**ACTIVITY**: As the answer, set down the lines below from the one containing "the renter will be the absolute responsible." through the one containing "overloaded with too many passengers, if", exactly and inclusively, and no others.

**RECORDS SHOWN**:
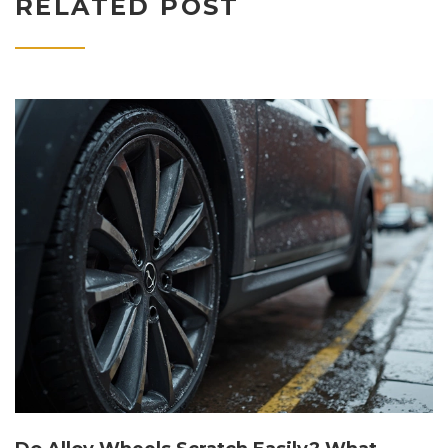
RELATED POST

--

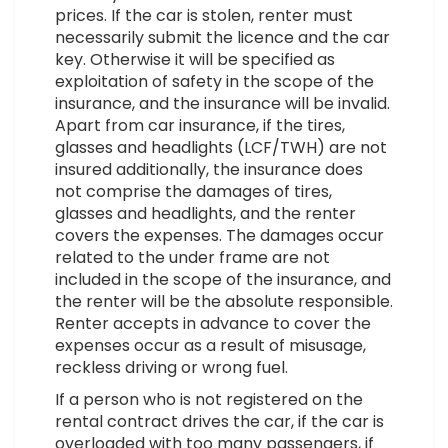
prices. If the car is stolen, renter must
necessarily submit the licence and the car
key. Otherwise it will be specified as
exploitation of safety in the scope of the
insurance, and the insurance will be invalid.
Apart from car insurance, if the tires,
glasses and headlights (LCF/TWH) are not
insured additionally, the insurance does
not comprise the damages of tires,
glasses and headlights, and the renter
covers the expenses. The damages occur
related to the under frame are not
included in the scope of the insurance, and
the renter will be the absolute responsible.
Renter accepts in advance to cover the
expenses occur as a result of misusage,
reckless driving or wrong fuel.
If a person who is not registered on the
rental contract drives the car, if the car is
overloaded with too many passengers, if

**ANSWER AREA**:
the renter will be the absolute responsible.
Renter accepts in advance to cover the
expenses occur as a result of misusage,
reckless driving or wrong fuel.
If a person who is not registered on the
rental contract drives the car, if the car is
overloaded with too many passengers, if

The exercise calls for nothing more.